Мама очень злится. Она машет лопаткой, которой до этого помешивала в сковороде еду. Отец какое-то время молча слушает ее, а потом тоже взрывается. И вот таких взрывов я всегда до смерти боюсь:
– Заткни пасть, овца тупая! На*уй пошла, бл*дь! Зае*ала скулить! Как ни приду домой, ты вечно ноешь, все тебе не нравится!
Друзья отца жмутся где-то на лестничной клетке, а я жмусь к стене, зная, что будет дальше. Отец наступает на маму. Они оказываются на кухне. Там он хватает табуретку и швыряет ее куда-то в стену. Раздается оглушительный грохот, прямо как тогда, когда я отказался есть, и папа, не сумев меня уговорить, просто выбил из-под меня мой стульчик, ударил по табуретке, на которой стояла тарелка с едой. Я со стульчиком отлетел в один конец комнаты, еда – в другой. Это был рис. И я до сих пор помню, как мириады крошечных рисовых зерен рассыпались по полу.
Папа кричит что-то еще, говорит непонятные слова вроде «наезжаешь на братву, затрахала». А потом я вижу, как он хватается за кухонный нож и швыряет его в мою маму. Мне становится страшно. Все внутри холодеет от одной только мысли, что сейчас моя мама может серьезно пораниться.
Перебарывая ужас, я бросаюсь на отца в надежде отобрать у него табуретку, которой он замахивается. Мама бросается на меня, намереваясь уберечь от неосторожного удара. Стоит крик, шум, через какое-то время подключаются и друзья папы, «братва», как он их называет.

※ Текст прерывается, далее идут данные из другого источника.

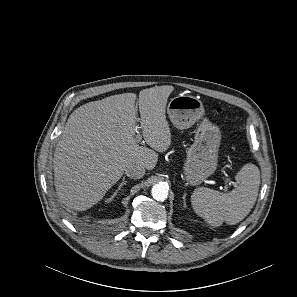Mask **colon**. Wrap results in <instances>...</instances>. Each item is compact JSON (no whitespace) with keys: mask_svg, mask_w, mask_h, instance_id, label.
<instances>
[{"mask_svg":"<svg viewBox=\"0 0 297 297\" xmlns=\"http://www.w3.org/2000/svg\"><path fill=\"white\" fill-rule=\"evenodd\" d=\"M213 111L216 112V113H220L221 109L220 108H214Z\"/></svg>","mask_w":297,"mask_h":297,"instance_id":"obj_1","label":"colon"}]
</instances>
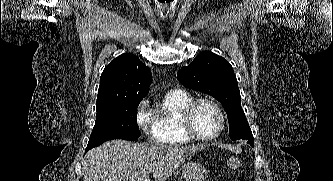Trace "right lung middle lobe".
Wrapping results in <instances>:
<instances>
[{
  "label": "right lung middle lobe",
  "instance_id": "dd1d6c3e",
  "mask_svg": "<svg viewBox=\"0 0 333 181\" xmlns=\"http://www.w3.org/2000/svg\"><path fill=\"white\" fill-rule=\"evenodd\" d=\"M141 100L97 109V118L87 148L107 140H136L140 137L137 125V108Z\"/></svg>",
  "mask_w": 333,
  "mask_h": 181
}]
</instances>
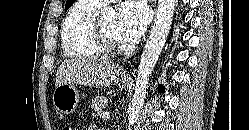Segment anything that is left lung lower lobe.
<instances>
[{
  "label": "left lung lower lobe",
  "mask_w": 249,
  "mask_h": 130,
  "mask_svg": "<svg viewBox=\"0 0 249 130\" xmlns=\"http://www.w3.org/2000/svg\"><path fill=\"white\" fill-rule=\"evenodd\" d=\"M158 89H159L161 92L164 91V88H163V86H161V85L158 87Z\"/></svg>",
  "instance_id": "1"
}]
</instances>
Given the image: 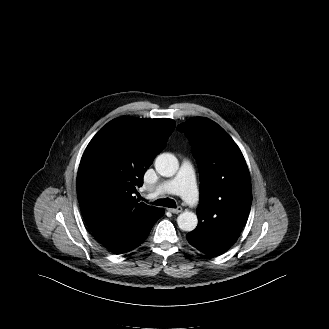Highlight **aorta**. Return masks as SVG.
<instances>
[{
  "mask_svg": "<svg viewBox=\"0 0 329 329\" xmlns=\"http://www.w3.org/2000/svg\"><path fill=\"white\" fill-rule=\"evenodd\" d=\"M156 171L164 177H172L179 168L178 159L171 153H162L155 159ZM177 224L183 231H193L198 224V218L195 213L184 211L177 217Z\"/></svg>",
  "mask_w": 329,
  "mask_h": 329,
  "instance_id": "obj_1",
  "label": "aorta"
}]
</instances>
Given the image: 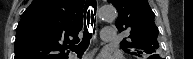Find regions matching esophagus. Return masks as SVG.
<instances>
[{
  "mask_svg": "<svg viewBox=\"0 0 193 59\" xmlns=\"http://www.w3.org/2000/svg\"><path fill=\"white\" fill-rule=\"evenodd\" d=\"M91 2L96 3V5L98 6V1H91Z\"/></svg>",
  "mask_w": 193,
  "mask_h": 59,
  "instance_id": "esophagus-1",
  "label": "esophagus"
}]
</instances>
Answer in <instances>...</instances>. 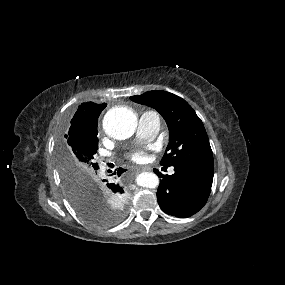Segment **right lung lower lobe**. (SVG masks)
<instances>
[{
    "label": "right lung lower lobe",
    "instance_id": "obj_1",
    "mask_svg": "<svg viewBox=\"0 0 285 285\" xmlns=\"http://www.w3.org/2000/svg\"><path fill=\"white\" fill-rule=\"evenodd\" d=\"M125 171V169L119 168L117 171V175L120 176L123 172ZM116 173H113L112 175H114ZM115 178V177H114ZM104 187L111 191L113 194H122L124 193L123 188L121 186H119V184L113 180V179H109V180H102Z\"/></svg>",
    "mask_w": 285,
    "mask_h": 285
}]
</instances>
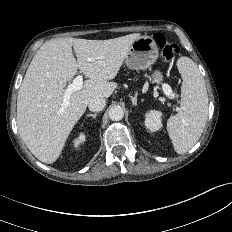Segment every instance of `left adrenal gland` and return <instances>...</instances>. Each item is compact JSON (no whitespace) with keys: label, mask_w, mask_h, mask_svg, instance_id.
<instances>
[{"label":"left adrenal gland","mask_w":232,"mask_h":232,"mask_svg":"<svg viewBox=\"0 0 232 232\" xmlns=\"http://www.w3.org/2000/svg\"><path fill=\"white\" fill-rule=\"evenodd\" d=\"M130 98H131V101H132V105L136 106L137 105V97L136 96L135 97L130 96Z\"/></svg>","instance_id":"a2214340"}]
</instances>
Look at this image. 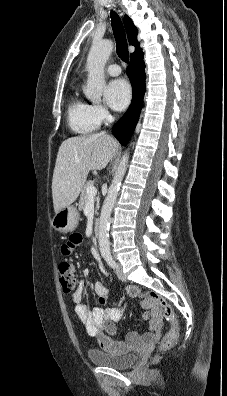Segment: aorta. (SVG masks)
Returning <instances> with one entry per match:
<instances>
[{
    "instance_id": "aorta-1",
    "label": "aorta",
    "mask_w": 227,
    "mask_h": 396,
    "mask_svg": "<svg viewBox=\"0 0 227 396\" xmlns=\"http://www.w3.org/2000/svg\"><path fill=\"white\" fill-rule=\"evenodd\" d=\"M113 50L111 40L94 41L87 58V85L84 89L85 96L93 102H100L105 86L104 67ZM129 153L125 152L117 167L115 176L105 198L99 220V246L101 252L110 251L109 227L110 216L115 205L118 192L127 170Z\"/></svg>"
}]
</instances>
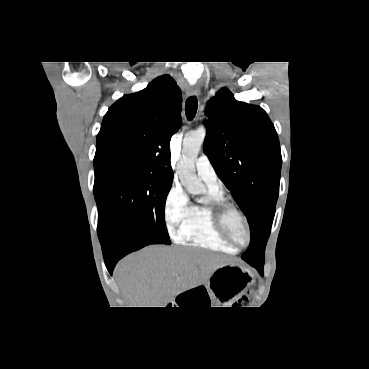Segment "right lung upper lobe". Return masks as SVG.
Listing matches in <instances>:
<instances>
[{
    "label": "right lung upper lobe",
    "instance_id": "cb5924a9",
    "mask_svg": "<svg viewBox=\"0 0 369 369\" xmlns=\"http://www.w3.org/2000/svg\"><path fill=\"white\" fill-rule=\"evenodd\" d=\"M181 92L169 75L125 95L105 114L94 168H129L173 179L170 140L181 126Z\"/></svg>",
    "mask_w": 369,
    "mask_h": 369
}]
</instances>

А еще спустя время все, наконец, стихает. Отец, хлопая дверью, уходит, прихватив с собой своих друзей, а мы с мамой остаемся одни. Впрочем, я знаю, что это ненадолго. Слушая мамины рыдания, чувствуя ее руки на своем теле, я думаю о том, что, когда настанет раннее утро, отец вернется. Он снова будет кричать на маму, говорить в ее адрес обидные слова. Снова попытается поколотить меня – он всегда так делает, если очень зол. И мы с ней, наспех одетые, снова вдвоем выскочим на лестницу, потом на улицу и будем нарезать круги вокруг дома, ожидая, когда отец заснет, и мы сможем вернуться в квартиру.
Так и происходит…
Пять утра.
На моем отце зеленые шорты с дыркой от сигареты у правого кармана. Он стоит босиком на ледяном цементном полу лестничной площадки, дверь квартиры распахнута почти настежь. Он кричит на маму, обзывает ее «овцой» и еще какими-то ругательствами, которые я не могу понять. А меня называет «мамкиным выблядком», «подлизой» и «подп*здышем». Я и значения этих слов не знаю, но уверен, что ничего хорошего их смысл не несет. От папы разит перегаром, чего я уже не чувствую, практически кубарем скатываясь по лестнице вместе с мамой – так сильно мы стремимся поскорее покинуть подъезд.
А на улице нас поджидает промозглый холод. Я все тру сонные глаза, мечтая о нагретой постели, которую пришлось оставить. Я не перевариваю вот такие вот прогулки. Но и деваться нам с мамой некуда: когда папа разгневан, лучшее, что мы можем сделать, это на какое-то время сбежать из дома.